Friday 29 November 2013

Facebook targets travel as ‘super user’ study finds holiday posts dominate

Facebook targets travel as ‘super user’ study finds holiday posts dominate

By Travolution
By Travolution

A European study of Facebook’s heaviest users has found travel is the biggest vertical on the social network, equating to more than double the next biggest category.
Facebook carried out a qualitative study of 16 ‘super-users’ in the UK and Germany and a quantitative study of 3,000 regular users who have been on holiday in the last 12 months.
The firm says the activities of its top 20% of users are indicative of where mainstream users are heading next.
The research found that 42% of stories on timelines are travel-related, while 51% of users in the survey put posts about ‘holidays’ as one of their top three types, above music, food, pets, babies and weddings.
Other findings of the Facebook user survey included:
  • 83% say they enjoy looking at photos of friends’ and family’s holidays, even when they’re not considering going on holiday
  • 52% said when using Facebook they’d started dreaming about a holiday even when they didn’t have one planned
  • 97% of those who go online while abroad for information use Facebook
  • 91% of them use Facebook at least every couple of days while they’re on vacation
  • 99% do something on Facebook when they get back from a vacation
  • 32% of these users do so before they even get home from the airport
Tracy Yaverbaun, group director of retail, travel, luxury and fashion, said the insight had confirmed what Facebook already perceived to be the case regarding its importance for the travel sector.
“We want to build specialisms in certain industries to give value back to marketers using the platform. In the UK we did not really have a travel category until this year.
“What was happening was we were seeing much more engagement from our users that were talking about and sharing their experiences of travel.
“It’s the most shared topic.

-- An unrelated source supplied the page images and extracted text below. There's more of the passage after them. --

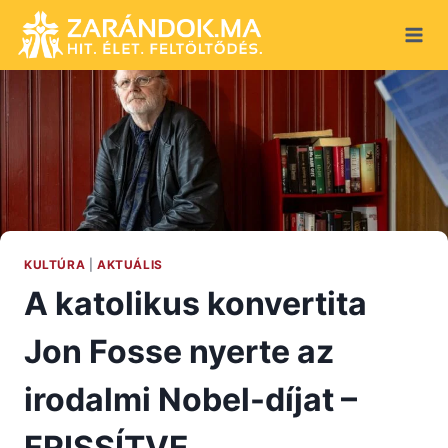
Skip
to
content
KULTÚRA
|
AKTUÁLIS
A katolikus konvertita
Jon Fosse nyerte az
irodalmi Nobel-díjat –
FRISSÍTVE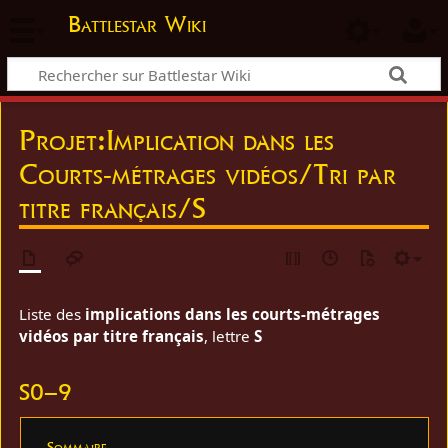
Battlestar Wiki
Projet
:
Implication dans les
Courts-métrages vidéos/Tri par
titre français/S
Liste des
implications dans les courts-métrages
vidéos par titre français
, lettre
S
S0–9
Sommaire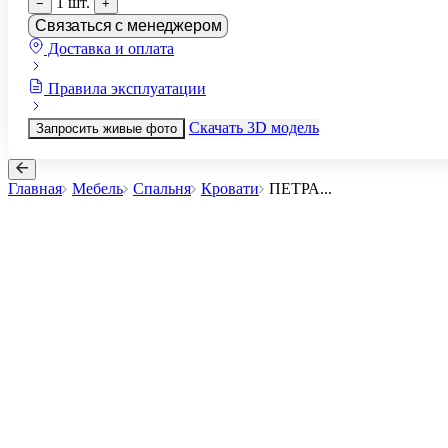
1 шт.
−
+
Связаться с менеджером
Доставка и оплата
Правила эксплуатации
Скачать 3D модель
Запросить живые фото
Главная
Мебель
Спальня
Кровати
ПЕТРА
...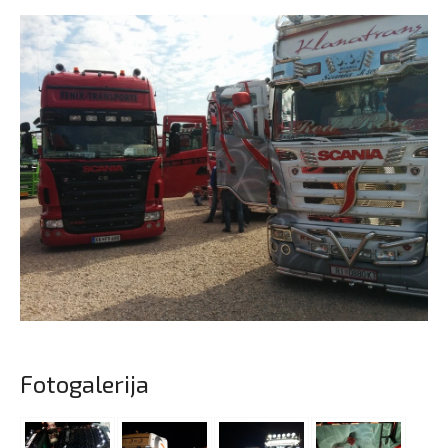
Fotogalerija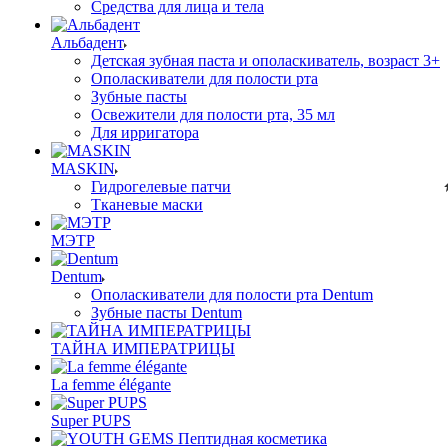
Средства для лица и тела
Альбадент
Детская зубная паста и ополаскиватель, возраст 3+
Ополаскиватели для полости рта
Зубные пасты
Освежители для полости рта, 35 мл
Для ирригатора
MASKIN
Гидрогелевые патчи
Тканевые маски
МЭТР
Dentum
Ополаскиватели для полости рта Dentum
Зубные пасты Dentum
ТАЙНА ИМПЕРАТРИЦЫ
La femme élégante
Super PUPS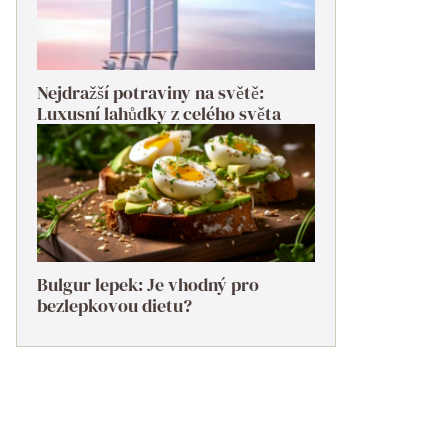
Nejdražší potraviny na světě:
Luxusní lahůdky z celého světa
Bulgur lepek: Je vhodný pro
bezlepkovou dietu?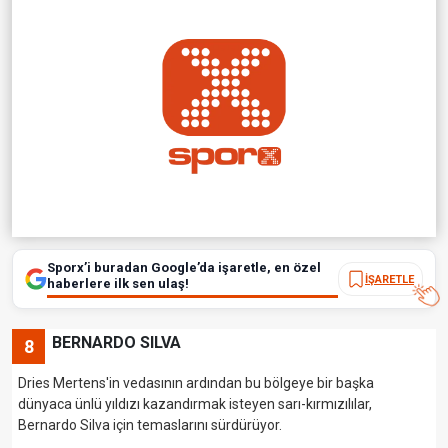
Sporx’i buradan Google’da işaretle, en özel
İŞARETLE
haberlere ilk sen ulaş!
BERNARDO SILVA
8
Dries Mertens'in vedasının ardından bu bölgeye bir başka
dünyaca ünlü yıldızı kazandırmak isteyen sarı-kırmızılılar,
Bernardo Silva için temaslarını sürdürüyor.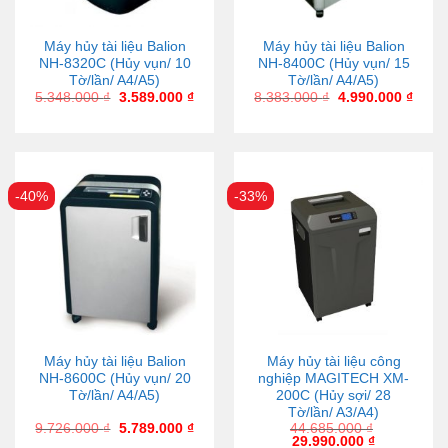
Máy hủy tài liệu Balion
Máy hủy tài liệu Balion
NH-8320C (Hủy vụn/ 10
NH-8400C (Hủy vụn/ 15
Tờ/lần/ A4/A5)
Tờ/lần/ A4/A5)
5.348.000
₫
3.589.000
₫
8.383.000
₫
4.990.000
₫
-40%
-33%
Máy hủy tài liệu Balion
Máy hủy tài liệu công
NH-8600C (Hủy vụn/ 20
nghiệp MAGITECH XM-
Tờ/lần/ A4/A5)
200C (Hủy sợi/ 28
Tờ/lần/ A3/A4)
9.726.000
₫
5.789.000
₫
44.685.000
₫
29.990.000
₫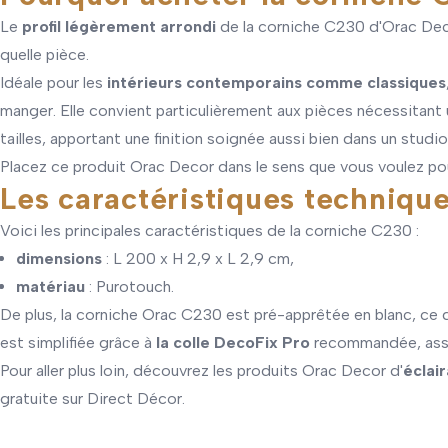
Le
profil légèrement arrondi
de la corniche C230 d'Orac Deco
quelle pièce.
Idéale pour les
intérieurs contemporains comme classiques
manger. Elle convient particulièrement aux pièces nécessitant 
tailles, apportant une finition soignée aussi bien dans un stud
Placez ce produit Orac Decor dans le sens que vous voulez pour
Les caractéristiques techniqu
Voici les principales caractéristiques de la corniche C230 :
dimensions
: L 200 x H 2,9 x L 2,9 cm,
matériau
: Purotouch.
De plus, la corniche Orac C230 est pré-apprêtée en blanc, ce q
est simplifiée grâce à
la colle DecoFix Pro
recommandée, assur
Pour aller plus loin, découvrez les produits Orac Decor d'
éclai
gratuite sur Direct Décor.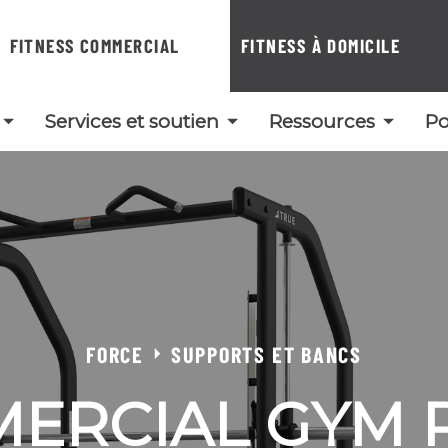
FITNESS COMMERCIAL
FITNESS À DOMICILE
Services et soutien
Ressources
Po
FORCE
SUPPORTS ET BANCS
ERCIAL GYM 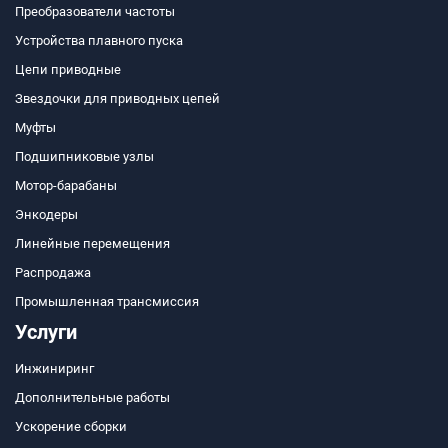
Преобразователи частоты
Устройства плавного пуска
Цепи приводные
Звездочки для приводных цепей
Муфты
Подшипниковые узлы
Мотор-барабаны
Энкодеры
Линейные перемещения
Распродажа
Промышленная трансмиссия
Услуги
Инжиниринг
Дополнительные работы
Ускорение сборки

We have seen a lot of travel companies, whether it’s OTAs or tourist boards, reaching out to us.
“So we decided to redouble our efforts and put some thought into how we approach travel and we wanted to back this up with third party measurement.”
Yaverbaun said travel firms which are using Facebook with a clear end goal in mind, whether it was driving own customer acquisitions costs or finding more customers, were seeing strong results.
The report on the study highlighted Secret Escapes’ work to develop new markets using Custom Audiences, and Hotel Tonight targeting new customers for their last-minute booking app.
The former saw an 85% increase in Click Through Rate and a 20% decrease in Cost Per Click compared to desktop campaigns, while the latter had a ten times increase in click-to-install rate compared to standard mobile banner ads.
British Airways also used Facebook for its Home Advantage London Olympics advertising campaign, reaching 12.8 million people overall of which 5.8 million were reached by Facebook.
As well as Custom Audiences, Facebook has started offering Lookalike Audiences which matches firms’ existing customer profiles to users of the social network and targets them.
Andy Pang, Facebook measurement solutions group lead, said the network was most interested in driving insight from its growth markets in northern Europe.
“We know marketers talk about the five stages of travel, but we were very keen to find out how Facebook was the influencer within those five stages.
“With marketing budgets being relatively tight finding the most effective platform is a key consideration among most marketers.”
Pang said the study uncovered some interesting early examples of users in Europe starting to use Facebook’s new Graph Search functionality despite it not being fully rolled out yet.
There was also evidence that travellers use Facebook as a storage device for their holiday content like pictures.
One respondent had last their camera while abroad but because they had auto upload on Facebook they had not lost their photographs.
Pang added a number of respondents talked about Facebook as being a useful time saver because they could log in once and get access to all their applications without the need for multiple passwords.
Yaverbaun said this single view of the user was helping marketers understand how customers move across multiple devices.
“A lot of advertisers are starting to see great results from doing the right things on the platform. A lot of people are not clear about why they want to be on Facebook.
“A lot know they have to be doing something because they see others doing it, but the challenge is to show them why.
“The first things our teams ask them is what is their objective, what is the outcome they are after. A lot of firms, particularly OTAs will not invest in something until they are sure it has some sort of return for them.”